Le répertoire où se révèle le talent de Paul Badura-Skoda est immense : les compositeurs viennois où excellent sa sensibilité et son élégance sont le cœur de son monde musical, mais peu d’œuvres de Scarlatti à la musique contemporaine lui sont étrangères, Brahms, Berg, Bartók, Debussy, Ravel lui sont familiers, il en livre des exécutions chaleureuses, émouvantes et exemplaires. Son humanisme musical et sa spiritualité ont trouvé dans sa rencontre avec Frank Martin un interlocuteur exceptionnel, leur amitié a été illustrée par la dédicace de deux œuvres : le deuxième Concerto pour piano et orchestre (1970), puis la Fantaisie sur des rythmes Flamenco (1974).

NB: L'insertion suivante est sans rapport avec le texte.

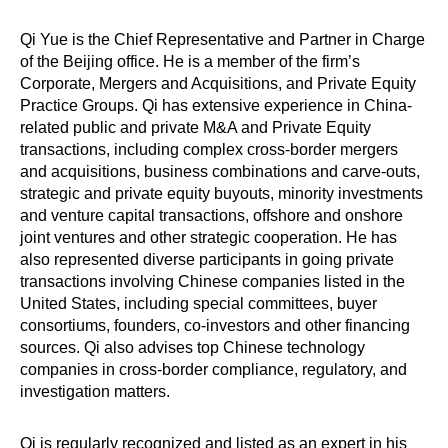
Qi Yue is the Chief Representative and Partner in Charge
of the Beijing office. He is a member of the firm’s
Corporate, Mergers and Acquisitions, and Private Equity
Practice Groups. Qi has extensive experience in China-
related public and private M&A and Private Equity
transactions, including complex cross-border mergers
and acquisitions, business combinations and carve-outs,
strategic and private equity buyouts, minority investments
and venture capital transactions, offshore and onshore
joint ventures and other strategic cooperation. He has
also represented diverse participants in going private
transactions involving Chinese companies listed in the
United States, including special committees, buyer
consortiums, founders, co-investors and other financing
sources. Qi also advises top Chinese technology
companies in cross-border compliance, regulatory, and
investigation matters.
Qi is regularly recognized and listed as an expert in his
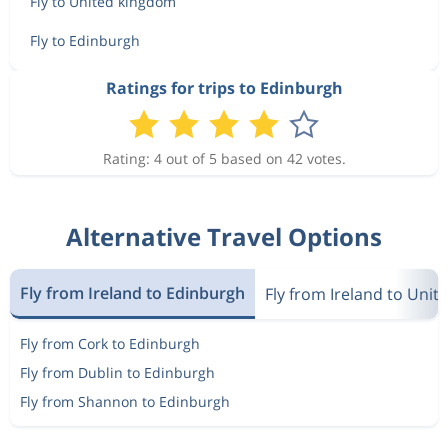
Fly to United kingdom
Fly to Edinburgh
Ratings for trips to Edinburgh
Rating: 4 out of 5 based on 42 votes.
Alternative Travel Options
Fly from Ireland to Edinburgh
Fly from Ireland to Uni
Fly from Cork to Edinburgh
Fly from Dublin to Edinburgh
Fly from Shannon to Edinburgh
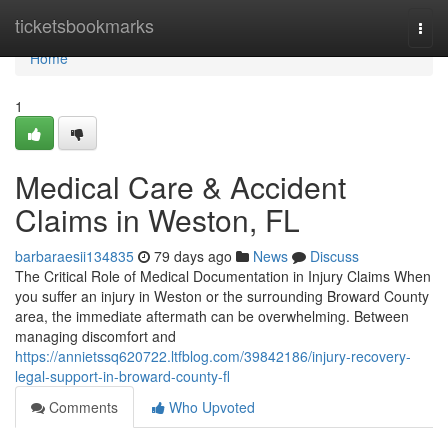
Home
ticketsbookmarks
Togg
navi
Home
1
Medical Care & Accident
Claims in Weston, FL
barbaraesii134835
79 days ago
News
Discuss
The Critical Role of Medical Documentation in Injury Claims When
you suffer an injury in Weston or the surrounding Broward County
area, the immediate aftermath can be overwhelming. Between
managing discomfort and
https://annietssq620722.ltfblog.com/39842186/injury-recovery-
legal-support-in-broward-county-fl
Comments
Who Upvoted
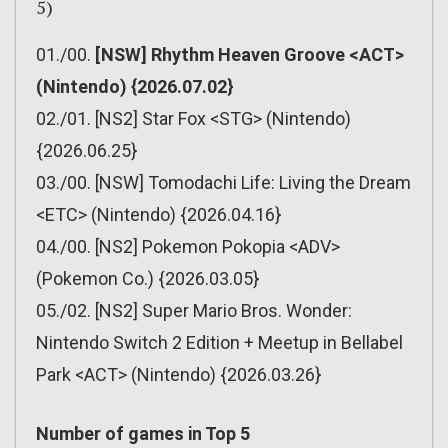
5)
01./00.
[NSW] Rhythm Heaven Groove <ACT>
(Nintendo) {2026.07.02}
02./01. [NS2] Star Fox <STG> (Nintendo)
{2026.06.25}
03./00. [NSW] Tomodachi Life: Living the Dream
<ETC> (Nintendo) {2026.04.16}
04./00. [NS2] Pokemon Pokopia <ADV>
(Pokemon Co.) {2026.03.05}
05./02. [NS2] Super Mario Bros. Wonder:
Nintendo Switch 2 Edition + Meetup in Bellabel
Park <ACT> (Nintendo) {2026.03.26}
Number of games in Top 5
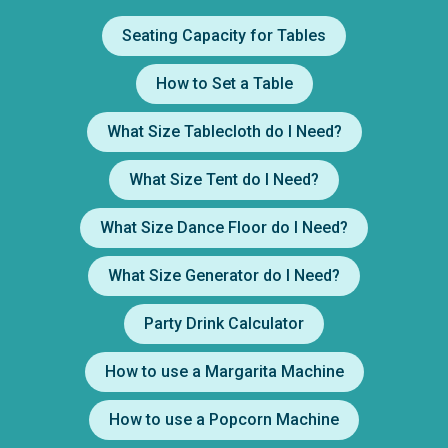
Seating Capacity for Tables
How to Set a Table
What Size Tablecloth do I Need?
What Size Tent do I Need?
What Size Dance Floor do I Need?
What Size Generator do I Need?
Party Drink Calculator
How to use a Margarita Machine
How to use a Popcorn Machine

L’interprète est aussi compositeur : à côté d’œuvres originales écrites dans le langage de son époque, il a complété des œuvres inachevées de Schubert ou de Mozart, comme, par exemple, le célèbre Concerto du Couronnement (auquel il manquait la partie pour la main gauche). Il est aussi l’auteur de cadences et ornementations pour les concertos de Mozart et de Haydn (Vienne, Doblinger)

Comme professeur, enfin, il fait autorité. Doué d’un talent pédagogique remarquable, il transmet avec ferveur l’esprit de la grande tradition et révèle aux jeunes les prémisses des grands secrets : "Avant de jouer, il faut imaginer une belle sonorité, et pour savoir ce qu’est une belle sonorité, il faut écouter les grands pianistes. Ecoutez Cortot : il ne frappait jamais le piano. Les grands pianistes, Cortot, Kempff, Horowitz, malgré leurs techniques très différentes, utilisent la même méthode : ils exercent une très grande pression pour jouer la mélodie, les doigts très près du clavier, sans jamais taper."